1. In a medium sized sauté pan add butter and melt on medium-high heat.

2. Add in mushrooms, shallot and tarragon. Cook in batches so as not to overcrowd about 8 minutes per batch- turning several times.

3. Cook until shallot has begun to caramelize and mushrooms are golden brown.

4. Season to taste with salt and pepper.

5. Plate 1 cup of lettuce per serving and drizzle with a good olive oil

6. Top with warm mushroom mixture and crumbled goat cheese. 

7. Add a bit of cracked pepper and serve warm.


Basic Hollandaise 

Makes about 1 cup


Ingredients
4 egg yolks
1 teaspoon dijon mustard
1 lemon, juiced
8 tablespoons of butter (1 stick), melted
2 dashes of tabasco sauce (optional)
Salt and freshly cracked pepper


Method

1. Fill a small saucepan with water to measure  2 inches up its sides. Bring to a boil then reduce heat to a simmer.

2. In a heat-proof bowl, whisk the egg yolks.

3. Add bowl to the top of the saucepan (make sure no part of the bowl touches the water– you don’t want to scramble the yolks).

4. Whisk yolks until they double in size and add dijon and lemon juice.

5. Slowly drizzle in melted (but not sizzling hot) butter, whisking as you go.

6. Once sauce is evenly mixed and easily coats the back of a spoon, add in tabasco, if desired, and season with salt and pepper.

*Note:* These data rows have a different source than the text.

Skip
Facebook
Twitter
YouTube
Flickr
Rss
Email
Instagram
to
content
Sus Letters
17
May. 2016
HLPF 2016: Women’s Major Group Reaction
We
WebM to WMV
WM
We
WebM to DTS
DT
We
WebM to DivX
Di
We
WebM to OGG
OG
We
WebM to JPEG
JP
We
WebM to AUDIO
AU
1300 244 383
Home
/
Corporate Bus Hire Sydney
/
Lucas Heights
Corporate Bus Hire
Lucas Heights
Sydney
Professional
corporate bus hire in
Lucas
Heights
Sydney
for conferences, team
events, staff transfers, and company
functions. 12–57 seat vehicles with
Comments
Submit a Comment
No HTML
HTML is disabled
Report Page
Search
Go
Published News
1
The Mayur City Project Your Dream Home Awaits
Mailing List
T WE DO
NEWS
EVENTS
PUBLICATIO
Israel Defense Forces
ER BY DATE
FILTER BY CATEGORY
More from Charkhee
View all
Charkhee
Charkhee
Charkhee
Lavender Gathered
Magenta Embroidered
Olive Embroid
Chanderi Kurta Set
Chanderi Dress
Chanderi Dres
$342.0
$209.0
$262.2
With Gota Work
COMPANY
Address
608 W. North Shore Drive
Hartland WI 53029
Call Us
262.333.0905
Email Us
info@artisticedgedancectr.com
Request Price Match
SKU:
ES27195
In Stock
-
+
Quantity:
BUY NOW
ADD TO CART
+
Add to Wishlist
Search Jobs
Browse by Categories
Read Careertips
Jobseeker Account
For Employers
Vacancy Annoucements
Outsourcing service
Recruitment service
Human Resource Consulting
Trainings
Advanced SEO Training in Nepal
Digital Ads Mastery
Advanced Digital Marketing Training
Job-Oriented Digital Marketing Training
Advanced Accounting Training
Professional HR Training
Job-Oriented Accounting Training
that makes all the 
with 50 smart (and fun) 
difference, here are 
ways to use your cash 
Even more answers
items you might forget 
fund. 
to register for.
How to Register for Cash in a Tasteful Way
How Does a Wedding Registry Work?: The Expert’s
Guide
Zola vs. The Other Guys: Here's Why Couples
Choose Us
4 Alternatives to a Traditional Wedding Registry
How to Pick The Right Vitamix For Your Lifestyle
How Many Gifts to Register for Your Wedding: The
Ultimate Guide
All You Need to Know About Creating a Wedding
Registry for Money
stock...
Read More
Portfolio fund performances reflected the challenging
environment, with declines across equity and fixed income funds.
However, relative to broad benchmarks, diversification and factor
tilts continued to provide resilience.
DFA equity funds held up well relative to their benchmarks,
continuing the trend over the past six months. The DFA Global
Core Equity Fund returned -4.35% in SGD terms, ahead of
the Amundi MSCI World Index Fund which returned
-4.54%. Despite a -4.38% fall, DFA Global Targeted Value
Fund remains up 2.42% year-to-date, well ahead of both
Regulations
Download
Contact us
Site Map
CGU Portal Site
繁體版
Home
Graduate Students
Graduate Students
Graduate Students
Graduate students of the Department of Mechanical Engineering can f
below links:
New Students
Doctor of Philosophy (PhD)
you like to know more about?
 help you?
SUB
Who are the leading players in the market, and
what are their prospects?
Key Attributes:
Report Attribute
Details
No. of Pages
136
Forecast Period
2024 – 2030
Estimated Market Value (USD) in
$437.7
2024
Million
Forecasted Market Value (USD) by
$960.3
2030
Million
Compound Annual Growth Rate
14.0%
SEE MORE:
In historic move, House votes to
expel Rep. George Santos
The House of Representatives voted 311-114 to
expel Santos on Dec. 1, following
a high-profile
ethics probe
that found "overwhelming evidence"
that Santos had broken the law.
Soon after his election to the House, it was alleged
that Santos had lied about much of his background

*If you break your hollandaise, an easy remedy is to add another egg yolk and 1 tablespoon of cold water and whisk until sauce returns to its correct texture.

 

Perfect Poached Egg

Ingredients
2 teaspoons vinegar (white wine or rice vinegar work great)
1 teaspoon kosher salt
1 egg

 

Method

1. Fill a saute pan with 2-inch sides halfway up with water and bring to a boil.

2. Reduce to a simmer and add vinegar and salt.

3. Crack your egg into a measuring cup/teacup. Slowly pour your egg into center of the pan and use a slotted spoon to stir the water until the egg whites gather around the yolk.

4. Cover the pan, turn off the heat and allow to rest for 5 minutes covered.

5. Use a slotted spatula (I prefer over a spoon) to collect the poached egg.

6. Blot off excess water with a paper towel and serve warm. The white should be firm and the yolk soft but not too jiggly.

 

Serve with
4 Extra Extra Large Latkes from Linda’s Gourmet Latkes (or if you’re feeling ambitious: make them yourself)
4 hearty slices of Smoked Salmon
1/4 cup finely chopped chives to garnish
Freshly cracked pepper

 

Method

1. Warm latkes according to instructions.

2. Top with smoked salmon, a perfectly poached egg and a generous helping of hollandaise sauce.

3. Serve two per plate since these are sooo delicious!

4. Garnish with chives and freshly cracked pepper. Enjoy!